Home Entertainment Tankers and Transit vans sculpted into steel forests
Entertainment - June 21, 2021

Tankers and Transit vans sculpted into steel forests

Tankers and Transit vans sculpted into steel forests

Artist Dan Rawlings has transformed a petrol tanker from a functional vehicle carrying fossil fuels into a work of intricate industrial beauty, with a message about the power of nature.

Rawlings spent four months carving out the tank to leave only a steel skeleton of tree trunks, branches and brambles, turning this once-polluting vessel into a 3D forest sculpture.

There is “definitely an environmental message”, the artist says. His designs are meant to represent nature reclaiming man-made objects.

“A lot of my work exists in this weird future where there are relics of the industry being overtaken.” Rawlings is now exhibiting the tanker at the 20-21 art centre, which is in a former church in Scunthorpe, the North Lincolnshire steel town.

Rawlings, who is based in Stroud, Gloucestershire, says he wants to send a message about how people don’t think of the future when using natural resources. “We ignore it in favor of profit,” he says.

The 10.5m (34.5ft) tanker, which had gone out of service before he bought it, is one example, he says. “I think it’s 12 years old, but it’s obsolete. No companies would use it because it looks too old, even though it was perfectly functional. It’s ridiculous.

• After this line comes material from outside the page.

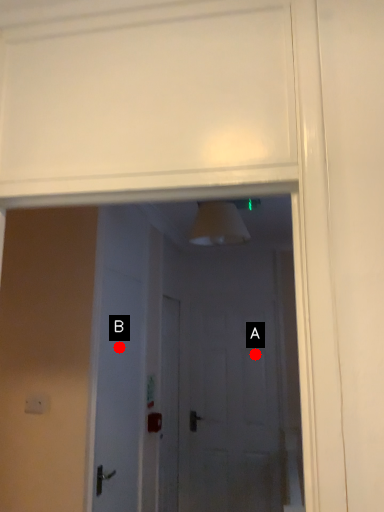 Question: Two points are circled on the image, labeled by A and B beside each circle. Which of the following is the farthest from the observer?

Choices:
 (A) A is further
 (B) B is further

Answer: (A) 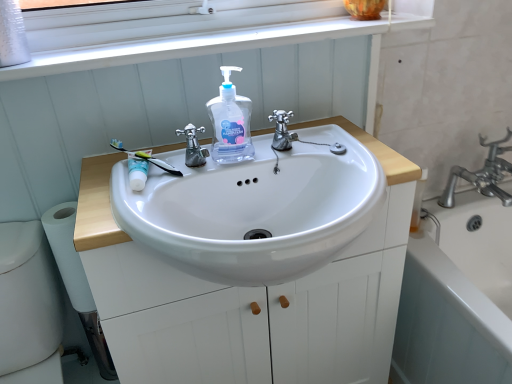 This screenshot has height=384, width=512. I want to click on empty space that is to the right of polished chrome faucet at center, which is the 2th tap in left-to-right order, so click(348, 154).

“We’ve more than got the technology and the scientific ability to think about the future and to do things in a way that will stop pointlessly destroying everything.”

He also wants people to think about how nature is “this weird force that I think people underestimate”.

“The last year or so has been an amazing example of that,” he says. “The number of businesses that have been shut for a year, and then you go and look at their car parks and everything’s so overgrown. You can’t tell what’s temporarily closed and what’s been derelict for 10 years.”

Rawlings has made similar installations out of old cars, vans, planes and even road signs.

He first paints on the designs with a brush, then carves out the unwanted parts with a plasma cutter. “Then I’m just filing and cutting hand and panel beating and that kind of thing.

“It’s very labour intensive. But that’s the bit I really enjoy.”